To no surprise, Manhattan condos are expensive compared to Toronto — as of Q3 2019, the average one-bedroom unit in Manhattan will run you $1,148,827, while in Toronto, you’ll pay a more modest $617,232. The demand for one-bedrooms in each city are close, taking up approximately 52 percent of the sales share in Toronto and 43 percent in Manhattan. Even new construction condo prices in Manhattan vastly outshine Toronto, according to data from BuzzBuzzHome, with the median Manhattan condo list price clocking in at $2,175 per square foot compared to $1,090 per square foot.

Size and geography are important factors when it comes to relating these price points. Manhattan is an island less than 60 square kilometers in size, so the restricted land mass dictates demolishing and rebuilding for more units, and premium prices for pre-existing buildings. According to data from Compass, the average size of a one-bedroom Manhattan condo is 779 square feet, making the average price per square foot $1,494.

Photo: James Bombales

“Since the turn of the 20th century, there’s been nowhere to go but up — literally. Owning a home in Manhattan today almost invariably means owning a condominium in a multi-unit building,” writes Vukasovic.

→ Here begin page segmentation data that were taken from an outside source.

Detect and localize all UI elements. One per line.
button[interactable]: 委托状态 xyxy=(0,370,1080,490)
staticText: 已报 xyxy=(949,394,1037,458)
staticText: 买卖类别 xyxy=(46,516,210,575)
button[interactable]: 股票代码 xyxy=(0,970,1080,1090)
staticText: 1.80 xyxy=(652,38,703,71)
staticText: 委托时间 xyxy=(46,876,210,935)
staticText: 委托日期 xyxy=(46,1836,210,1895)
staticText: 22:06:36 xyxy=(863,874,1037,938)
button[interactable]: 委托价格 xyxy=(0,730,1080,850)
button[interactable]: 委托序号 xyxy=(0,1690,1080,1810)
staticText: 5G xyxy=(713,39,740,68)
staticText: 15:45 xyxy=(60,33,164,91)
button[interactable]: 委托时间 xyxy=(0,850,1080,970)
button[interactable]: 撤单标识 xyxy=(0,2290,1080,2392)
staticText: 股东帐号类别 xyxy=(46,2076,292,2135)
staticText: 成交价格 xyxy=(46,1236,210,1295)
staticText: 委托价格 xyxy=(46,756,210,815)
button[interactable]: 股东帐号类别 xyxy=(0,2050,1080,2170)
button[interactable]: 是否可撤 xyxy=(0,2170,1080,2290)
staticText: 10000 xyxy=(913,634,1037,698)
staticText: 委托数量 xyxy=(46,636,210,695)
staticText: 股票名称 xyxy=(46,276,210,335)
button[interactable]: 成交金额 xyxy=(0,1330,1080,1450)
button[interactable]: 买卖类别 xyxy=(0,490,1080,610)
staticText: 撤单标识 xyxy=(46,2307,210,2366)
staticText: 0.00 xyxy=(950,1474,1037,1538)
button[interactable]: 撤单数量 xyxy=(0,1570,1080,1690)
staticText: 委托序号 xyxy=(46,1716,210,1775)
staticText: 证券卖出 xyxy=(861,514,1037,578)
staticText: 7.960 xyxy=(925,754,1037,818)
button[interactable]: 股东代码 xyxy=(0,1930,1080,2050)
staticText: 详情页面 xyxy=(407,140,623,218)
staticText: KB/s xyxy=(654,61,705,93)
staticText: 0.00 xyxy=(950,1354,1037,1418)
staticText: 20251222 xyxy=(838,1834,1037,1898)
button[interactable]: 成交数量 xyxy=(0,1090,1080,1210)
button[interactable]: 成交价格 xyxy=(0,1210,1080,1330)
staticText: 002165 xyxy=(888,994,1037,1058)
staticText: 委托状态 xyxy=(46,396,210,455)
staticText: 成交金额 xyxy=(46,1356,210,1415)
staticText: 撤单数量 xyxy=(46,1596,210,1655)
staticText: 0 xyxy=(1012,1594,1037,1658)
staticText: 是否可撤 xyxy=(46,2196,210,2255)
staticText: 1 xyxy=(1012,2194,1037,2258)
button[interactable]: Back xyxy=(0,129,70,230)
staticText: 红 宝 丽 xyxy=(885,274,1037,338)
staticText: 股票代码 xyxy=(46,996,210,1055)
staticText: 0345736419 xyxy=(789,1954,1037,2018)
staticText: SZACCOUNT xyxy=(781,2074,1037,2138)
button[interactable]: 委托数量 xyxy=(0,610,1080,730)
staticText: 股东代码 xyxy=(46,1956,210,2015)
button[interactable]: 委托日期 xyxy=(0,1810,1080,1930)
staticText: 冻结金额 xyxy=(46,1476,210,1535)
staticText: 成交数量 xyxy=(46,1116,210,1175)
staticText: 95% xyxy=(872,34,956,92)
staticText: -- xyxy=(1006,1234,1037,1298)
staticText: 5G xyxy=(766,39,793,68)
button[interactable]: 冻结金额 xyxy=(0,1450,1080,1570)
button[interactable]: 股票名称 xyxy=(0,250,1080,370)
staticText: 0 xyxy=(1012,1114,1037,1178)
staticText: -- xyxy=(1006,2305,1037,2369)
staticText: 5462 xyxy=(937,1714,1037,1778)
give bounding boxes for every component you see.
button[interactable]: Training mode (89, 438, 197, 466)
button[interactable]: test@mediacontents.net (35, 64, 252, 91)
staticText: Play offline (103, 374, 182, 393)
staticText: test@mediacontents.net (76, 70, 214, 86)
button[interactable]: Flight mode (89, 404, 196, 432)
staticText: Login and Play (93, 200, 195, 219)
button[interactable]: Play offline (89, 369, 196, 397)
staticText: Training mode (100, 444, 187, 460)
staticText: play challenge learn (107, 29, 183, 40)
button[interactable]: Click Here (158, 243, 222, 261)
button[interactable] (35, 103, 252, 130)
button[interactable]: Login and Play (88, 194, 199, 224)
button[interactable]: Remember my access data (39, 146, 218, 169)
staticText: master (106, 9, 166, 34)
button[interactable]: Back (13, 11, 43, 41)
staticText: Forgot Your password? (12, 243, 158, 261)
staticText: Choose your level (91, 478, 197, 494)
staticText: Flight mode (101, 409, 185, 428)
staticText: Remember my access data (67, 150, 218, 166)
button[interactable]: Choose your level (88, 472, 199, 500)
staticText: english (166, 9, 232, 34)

Space in Manhattan is a luxury, much more so than Toronto. If you’re looking to splurge on a downtown condo, how much space you want will influence where you buy and how many bedrooms you’ll settle for. In Manhattan’s Upper East Side, condos are an average of 3,868 square feet in size. Older buildings in this area of the city are more spacious, but more costly too — the average price of a condo is $11,400,011, at an average price per square foot of $2,947. To compare, condos in Toronto’s similarly posh Yorkville neighbourhood are smaller — about 890 square feet — but come at a fraction of the cost at $1,014,835 or $1,140 per square foot.

The exorbitant price of one-bedroom Manhattan condos might explain the slightly higher demand for studio apartments than Toronto. Ten percent of the sales share belongs to studios in Manhattan, while only four percent in Toronto. The two cities also rack up slightly more comparable price points in this category, with Toronto studios asking $452,913 and NYC studios at approximately $692,215 for the average size of 547 square feet, at approximately $1,303 per square foot.

As Vukasovic points out, Manhattan is the playground of the world’s elite — one million millionaires live in NYC alone, about a third of Toronto’s entire population. While Toronto’s Yorkville and Rosedale boast plenty of ultra-wealthy residents, they don’t hold a candle to the scale of Manhattan’s wealthy population. Toronto’s condo market isn’t prohibitively expensive and competitive in the way that Manhattan’s is.

“By contrast, the smaller number of wealthy families in Toronto are still able to find sizable freehold properties in (or just outside of) the core — in neighbourhoods like Rosedale, Forest Hill, Bedford Park, and the Bridle Path — meaning the market remains muted for larger, luxury condos in the most desirable districts,” writes Vukasovic.